Zuerst ist da der aktive Wunsch
sich musikalisch von dem abzusetzen, was man nicht mochte, um dann zu merken, dass es am Wichtigsten ist, das zu machen, was einem liegt und das ist vielleicht – trotz Neuer Deutscher Welle, deren Mainstream-Ausklänge man verabscheut – auf Deutsch zu Singen.
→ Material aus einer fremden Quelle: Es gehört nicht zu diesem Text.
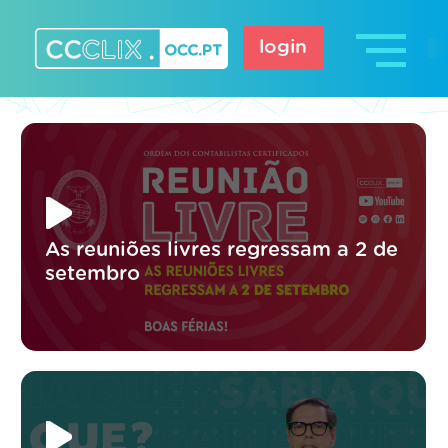
Skip
to
login
content
CCCLIX – OCC.pt
As reuniões livres regressam a 2 de
setembro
All das ist „Element of Crime“ und die Trompete, die Texte, die Poesie, das Akkordeon, die Gitarre, Regeners Stimme ... mit der man durch die Straßen flaniert, wenn es regnet oder mit der man in Eckkneipen
diskutiert oder vor sich hindämmert.
Was bei der Musik von „Element of Crime“ großartig funktioniert (und sicher auch Proben beinhaltet), funktioniert bei einem Film, zumindest mal bei diesem hier, nicht: Das einfach machen. Was sagt der Schauspieler-Regisseur Charly Hübner gleich zu Beginn: »Als mich dann viele Jahre später genau diese Band fragte, ob ich sie auf einer kleinen Berlin-Tour begleiten wolle, mit Kamera und so, habe ich keine Sekunde nachgedacht, wir haben Kameras besorgt und sind einfach losgezogen.« Das ist zwar ziemlich sympathisch, führt aber leider zu nicht viel.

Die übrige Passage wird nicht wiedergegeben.